Time is a pure form of sensible intuition.
Time is real within observer.

Space & time are two sources of cognition, from which different synthetic cognitions can be
drawn a priori.
Space is nothing other than merely the form of all appearances of outer sense, the subjective
condition of sensibility under which alone outer intuition is possible for.
Time is nothing other than the form of inner sense, of the intuition of our self and our inner
state. Time determines the relation of representations in our inner state.

Space = outer sense.
Time = inner sense.

Empirical intuition provides qualities such as colour, hardness, taste, temperature (matter).
Pure intuition provides the extension, place, impenetrability and shape (form).
 we can think of a shape we have never seen before, without seeing it within nature first.
Thinking of a colour we have never seen before is however impossible, so this is empirical
intuition, whereas shape is part of pure intuition.

Space and time are in themselves objective.
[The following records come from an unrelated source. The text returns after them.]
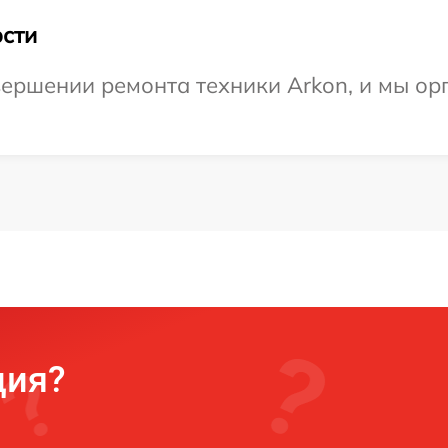
сти
ершении ремонта техники Arkon, и мы ор
ция?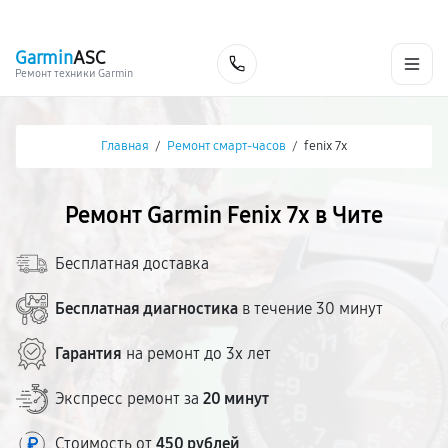
г. Чита
Ежедневно с 9:00 до 21:00
+7 (800) 100-47-62
Garmin
ASC
Заказать
Ремонт техники Garmin
Главная
/
Ремонт смарт-часов
/
fenix 7x
Ремонт Garmin Fenix 7x в Чите
Бесплатная доставка
Бесплатная диагностика
в течение 30 минут
Гарантия
на ремонт до 3х лет
Экспресс ремонт за
20 минут
Стоимость от
450 рублей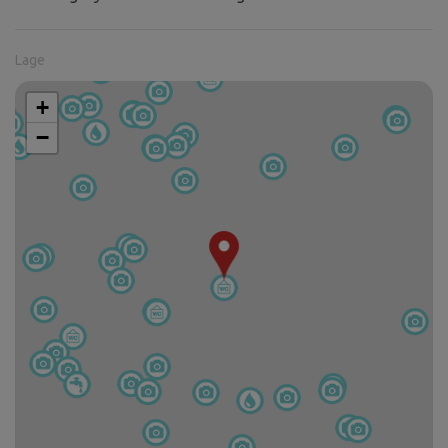
Lage
+
−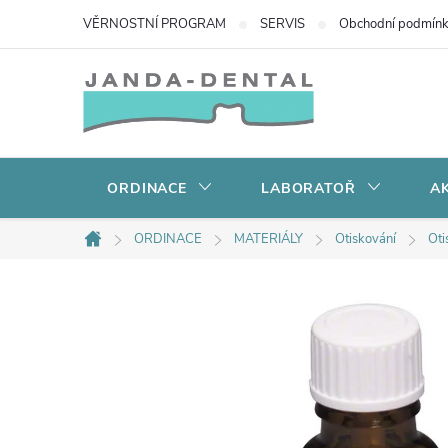
Přejít
VĚRNOSTNÍ PROGRAM
SERVIS
Obchodní podmín
na
obsah
ORDINACE
LABORATOŘ
AK
ORDINACE
MATERIÁLY
Otiskování
Oti
Domů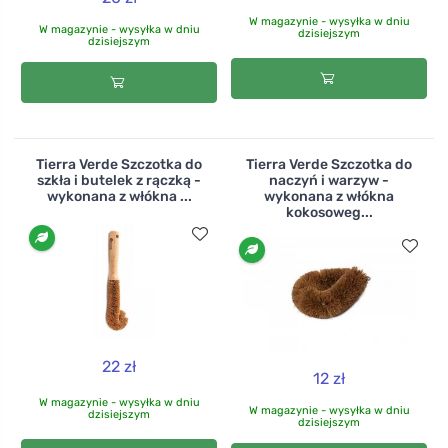
W magazynie - wysyłka w dniu
W magazynie - wysyłka w dniu
dzisiejszym
dzisiejszym
Tierra Verde Szczotka do
Tierra Verde Szczotka do
szkła i butelek z rączką -
naczyń i warzyw -
wykonana z włókna ...
wykonana z włókna
kokosoweg...
22 zł
12 zł
W magazynie - wysyłka w dniu
W magazynie - wysyłka w dniu
dzisiejszym
dzisiejszym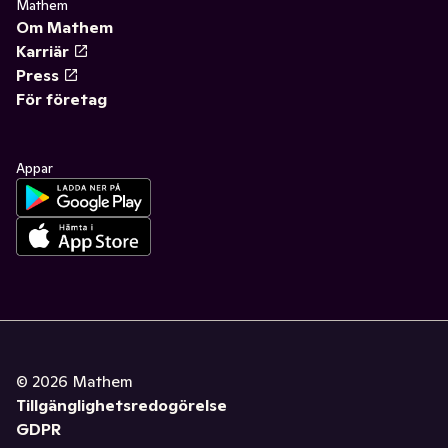
Mathem
Om Mathem
Karriär
Press
För företag
Appar
©
2026
Mathem
Tillgänglighetsredogörelse
GDPR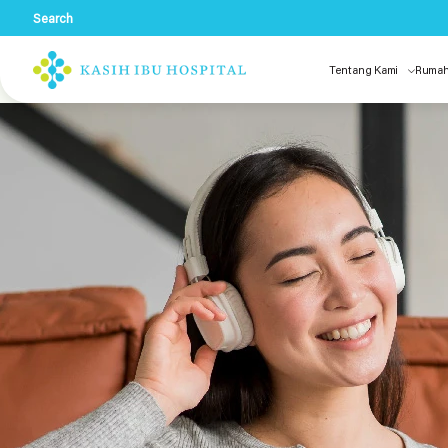
Search
Tentang Kami
Rumah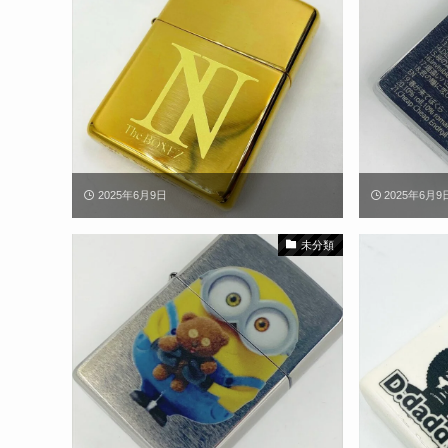
2025年6月9日
2025年6月9
未分類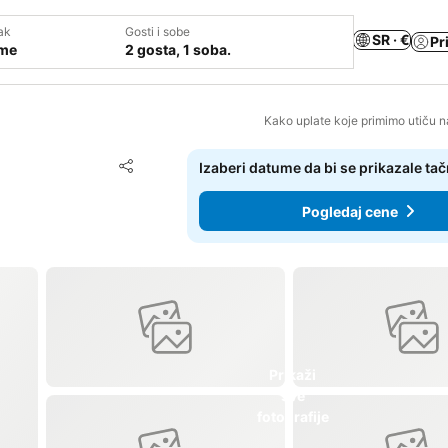
ak
Gosti i sobe
SR · €
Pr
ume
2 gosta, 1 soba.
Kako uplate koje primimo utiču n
Dodati u favorite
Izaberi datume da bi se prikazale ta
Deli
Pogledaj cene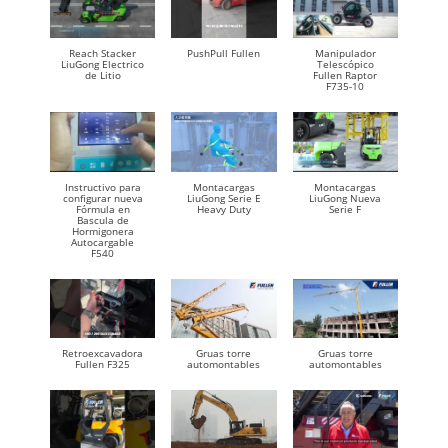
Reach Stacker
PushPull Fullen
Manipulador
LiuGong Electrico
Telescópico
de Litio
Fullen Raptor
F735-10
Instructivo para
Montacargas
Montacargas
configurar nueva
LiuGong Serie E
LiuGong Nueva
Fórmula en
Heavy Duty
Serie F
Bascula de
Hormigonera
Autocargable
F540
Retroexcavadora
Gruas torre
Gruas torre
Fullen F325
automontables
automontables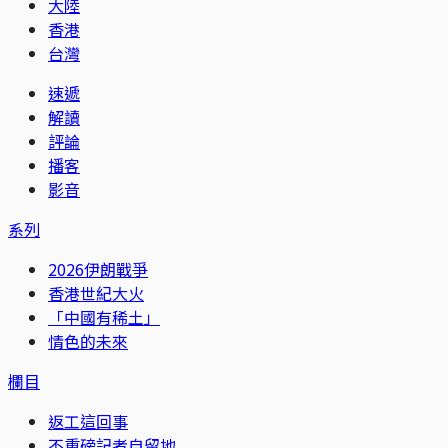
大陸
香港
台灣
速遞
解讀
評論
播客
影音
系列
2026伊朗戰爭
香港世紀大火
「中國有稀土」
情色的未來
欄目
返工這回事
不重磅記者自留地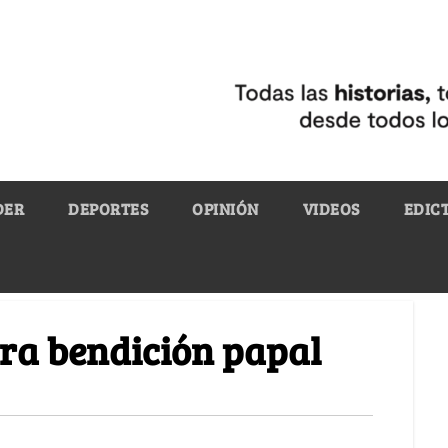
DER
DEPORTES
OPINIÓN
VIDEOS
EDIC
era bendición papal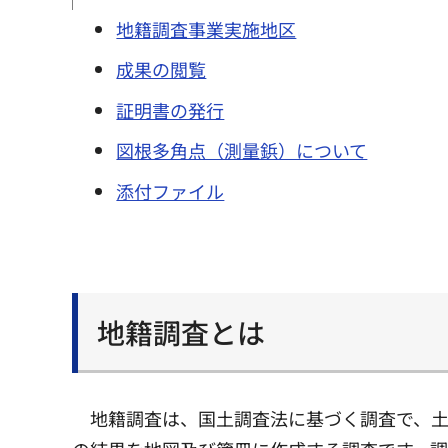
地籍調査事業実施地区
成果の閲覧
証明書の発行
図根多角点（測量鋲）について
添付ファイル
地籍調査とは
地籍調査は、国土調査法に基づく調査で、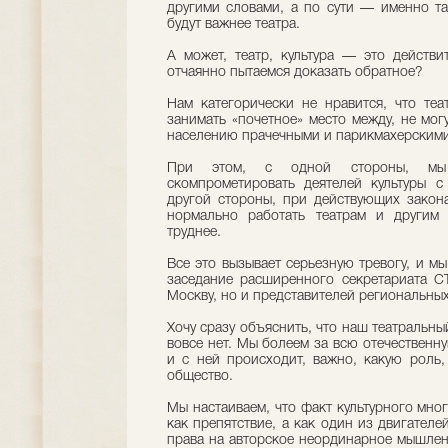
другими словами, а по сути — именно так
будут важнее театра.
А может, театр, культура — это действ
отчаянно пытаемся доказать обратное?
Нам категорически не нравится, что теа
занимать «почетное» место между, не мог
населению прачечными и парикмахерскими
При этом, с одной стороны, мы 
скомпрометировать деятелей культуры 
другой стороны, при действующих закона
нормально работать театрам и другим 
труднее.
Все это вызывает серьезную тревогу, и м
заседание расширенного секретариата С
Москву, но и представителей региональных
Хочу сразу объяснить, что наш театральны
вовсе нет. Мы болеем за всю отечественную
и с ней происходит, важно, какую роль,
общество.
Мы настаиваем, что факт культурного мно
как препятствие, а как один из двигател
права на авторское неординарное мышлен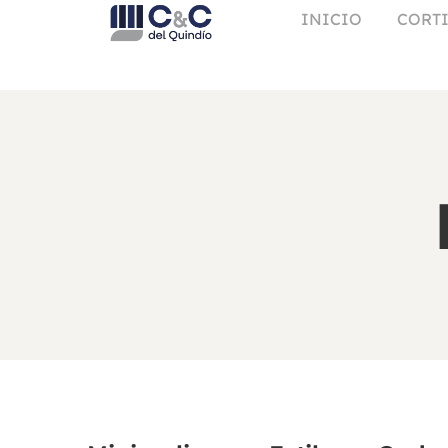
INICIO
CORTI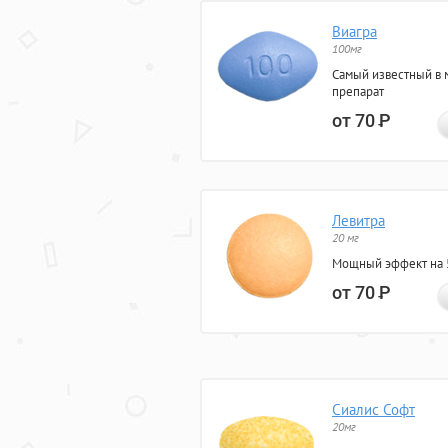
Виагра
100мг
Самый известный в 
препарат
от 70
Р
Левитра
20 мг
Мощный эффект на 5
от 70
Р
Сиалис Софт
20мг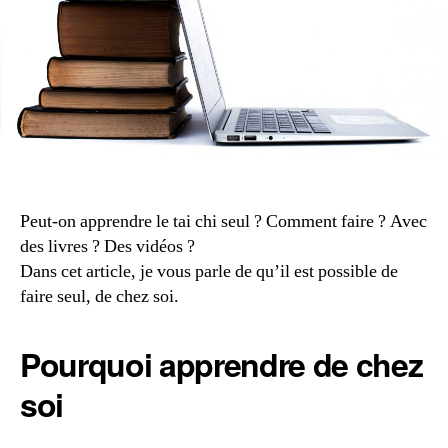
Peut-on apprendre le tai chi seul ? Comment faire ? Avec
des livres ? Des vidéos ?
Dans cet article, je vous parle de qu’il est possible de
faire seul, de chez soi.
Pourquoi apprendre de chez
soi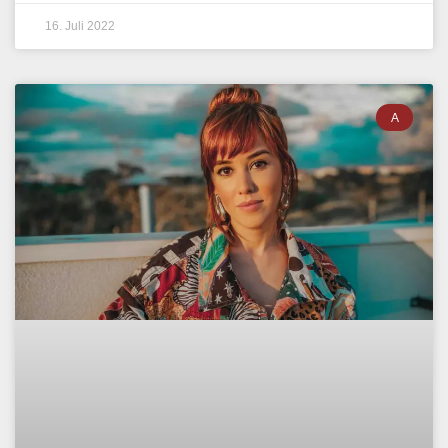
16. Juli 2022
A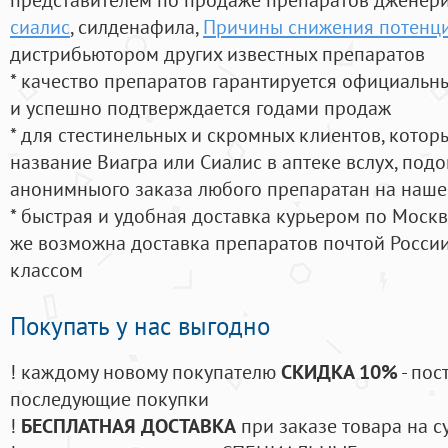
сиалис
, силденафила
,
Причины снижения потенци
дистрибьютором других известных препаратов
* качество препаратов гарантируется официаль
и успешно подтверждается годами продаж
* для стестинельных и скромных клиентов, кото
название Виагра или Сиалис в аптеке вслух, под
анонимныого заказа любого препаратан на наше
* быстрая и удобная доставка курьером по Москве
же возможна доставка препаратов почтой России
классом
Покупать у нас выгодно
! каждому новому покупателю
СКИДКА 10%
- пос
последующие покупки
!
БЕСПЛАТНАЯ ДОСТАВКА
при заказе товара на с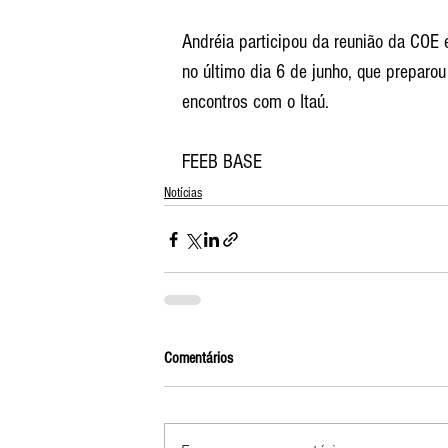
Andréia participou da reunião da COE 
no último dia 6 de junho, que preparo
encontros com o Itaú.
FEEB BASE
Notícias
Comentários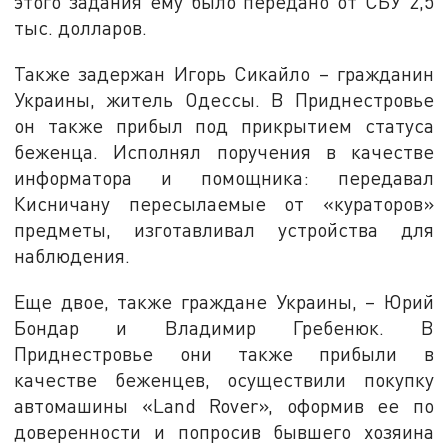
этого задания ему было передано от СБУ 2,5
тыс. долларов.
Также задержан Игорь Сикайло – гражданин
Украины, житель Одессы. В Приднестровье
он также прибыл под прикрытием статуса
беженца. Исполнял поручения в качестве
информатора и помощника: передавал
Кисничану пересылаемые от «кураторов»
предметы, изготавливал устройства для
наблюдения.
Еще двое, также граждане Украины, – Юрий
Бондар и Владимир Гребенюк. В
Приднестровье они также прибыли в
качестве беженцев, осуществили покупку
автомашины «Land Rover», оформив ее по
доверенности и попросив бывшего хозяина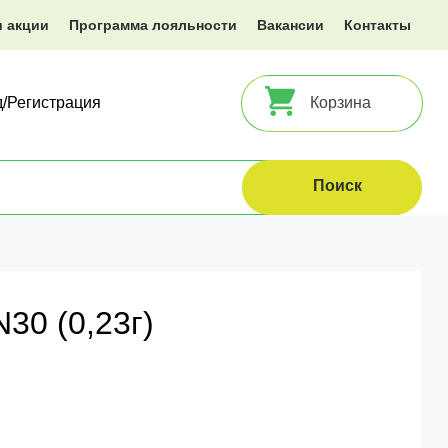
и акции
Программа лояльности
Вакансии
Контакты
д/Регистрация
Корзина
30 (0,23г)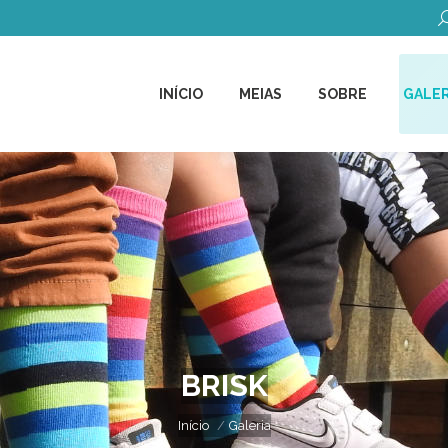
B
INÍCIO
MEIAS
SOBRE
GALER
INÍCIO
MEIAS
SOBRE
GALER
BRISK
Você está aqui:
Início
Galeria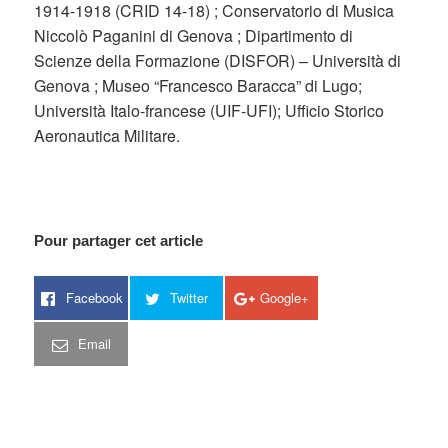
1914-1918 (CRID 14-18) ; Conservatorio di Musica
Niccolò Paganini di Genova ; Dipartimento di
Scienze della Formazione (DISFOR) – Università di
Genova ; Museo “Francesco Baracca” di Lugo;
Università Italo-francese (UIF-UFI); Ufficio Storico
Aeronautica Militare.
Pour partager cet article
Facebook
Twitter
Google+
Email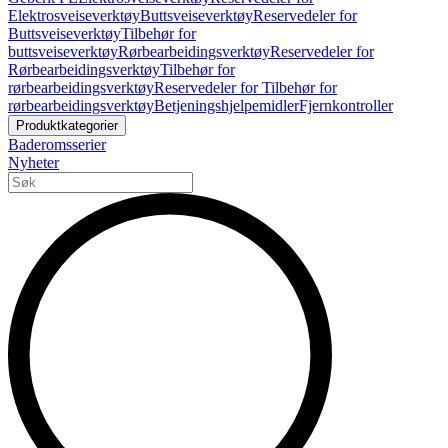
Elektrosveiseverktøy
Buttsveiseverktøy
Reservedeler for
Buttsveiseverktøy
Tilbehør for
buttsveiseverktøy
Rørbearbeidingsverktøy
Reservedeler for
Rørbearbeidingsverktøy
Tilbehør for
rørbearbeidingsverktøy
Reservedeler for Tilbehør for
rørbearbeidingsverktøy
Betjeningshjelpemidler
Fjernkontroller
Produktkategorier
Baderomsserier
Nyheter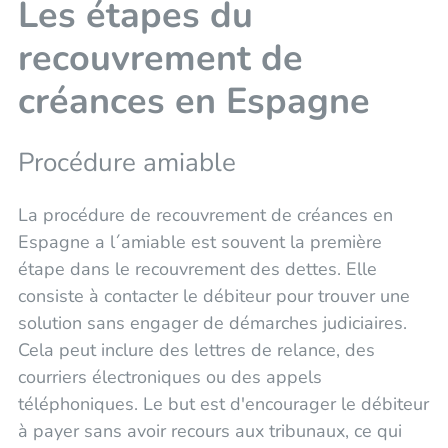
Les étapes du
recouvrement de
créances en Espagne
Procédure amiable
La procédure de recouvrement de créances en
Espagne a l´amiable est souvent la première
étape dans le recouvrement des dettes. Elle
consiste à contacter le débiteur pour trouver une
solution sans engager de démarches judiciaires.
Cela peut inclure des lettres de relance, des
courriers électroniques ou des appels
téléphoniques. Le but est d'encourager le débiteur
à payer sans avoir recours aux tribunaux, ce qui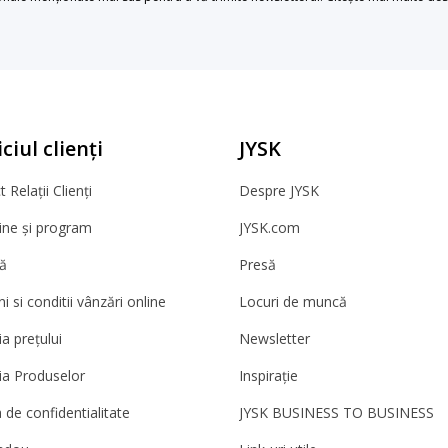
ciul clienți
JYSK
 Relații Clienți
Despre JYSK
ne și program
JYSK.com
ă
Presă
 si conditii vânzări online
Locuri de muncă
a prețului
Newsletter
ia Produselor
Inspirație
a de confidentialitate
JYSK BUSINESS TO BUSINESS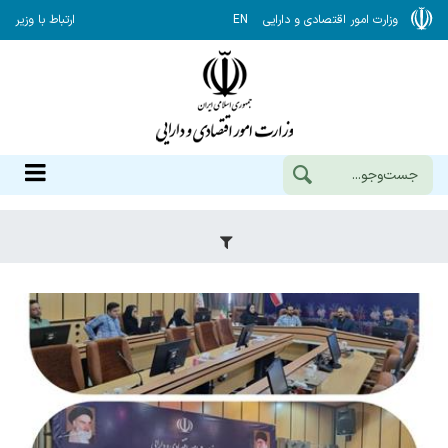
وزارت امور اقتصادی و دارایی
EN
ارتباط با وزیر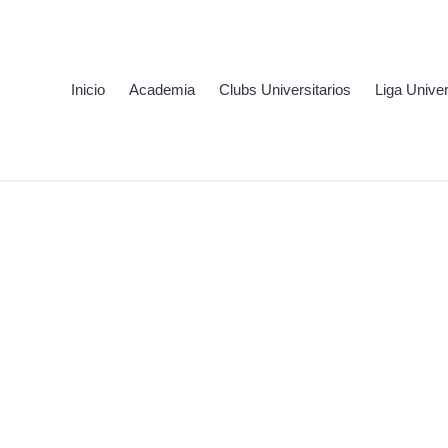
Inicio
Academia
Clubs Universitarios
Liga Univer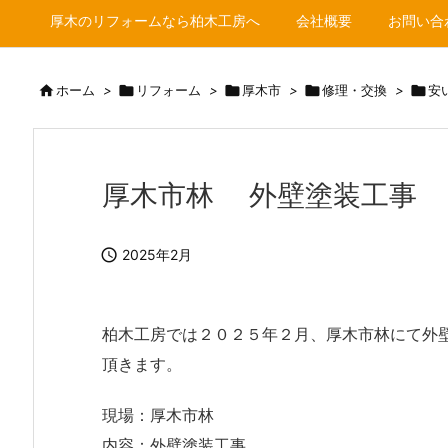
厚木のリフォームなら柏木工房へ
会社概要
お問い合

ホーム
>

リフォーム
>

厚木市
>

修理・交換
>

安
厚木市林 外壁塗装工事

2025年2月
柏木工房では２０２５年２月、厚木市林にて外
頂きます。
現場：厚木市林
内容：外壁塗装工事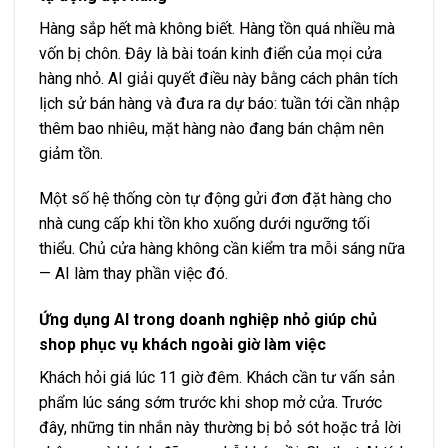
Hàng sắp hết mà không biết. Hàng tồn quá nhiều mà
vốn bị chôn. Đây là bài toán kinh điển của mọi cửa
hàng nhỏ. AI giải quyết điều này bằng cách phân tích
lịch sử bán hàng và đưa ra dự báo: tuần tới cần nhập
thêm bao nhiêu, mặt hàng nào đang bán chậm nên
giảm tồn.
Một số hệ thống còn tự động gửi đơn đặt hàng cho
nhà cung cấp khi tồn kho xuống dưới ngưỡng tối
thiểu. Chủ cửa hàng không cần kiểm tra mỗi sáng nữa
— AI làm thay phần việc đó.
Ứng dụng AI trong doanh nghiệp nhỏ giúp chủ
shop phục vụ khách ngoài giờ làm việc
Khách hỏi giá lúc 11 giờ đêm. Khách cần tư vấn sản
phẩm lúc sáng sớm trước khi shop mở cửa. Trước
đây, những tin nhắn này thường bị bỏ sót hoặc trả lời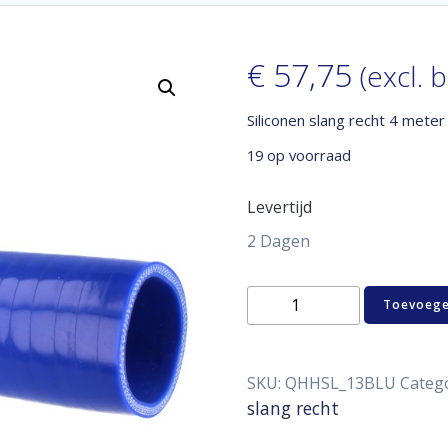
€
57,75
(excl. 
Siliconen slang recht 4 mete
19 op voorraad
Levertijd
2 Dagen
Siliconen
Toevoege
slang
recht
4
meter
SKU:
QHHSL_13BLU
Categ
13
slang recht
mm
aantal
They are universal since we all have them &
organize them in the same way. This is a priori, before experience.

Transcendental philosophy is not idealism, since according to Kant, we assume things exist,
but how do we know?
Different than e.g. Berkeley (we have no knowledge of the world outside of us, it does not
exist, only within our perception).
 For Kant, we do not have any knowledge of the noumenal world, only have access to
limited things within our perception (the phenomenal world), which is ordered within space
and time and the categories. Our mind influences the way we have perception, so we only
have information about the phenomenal world.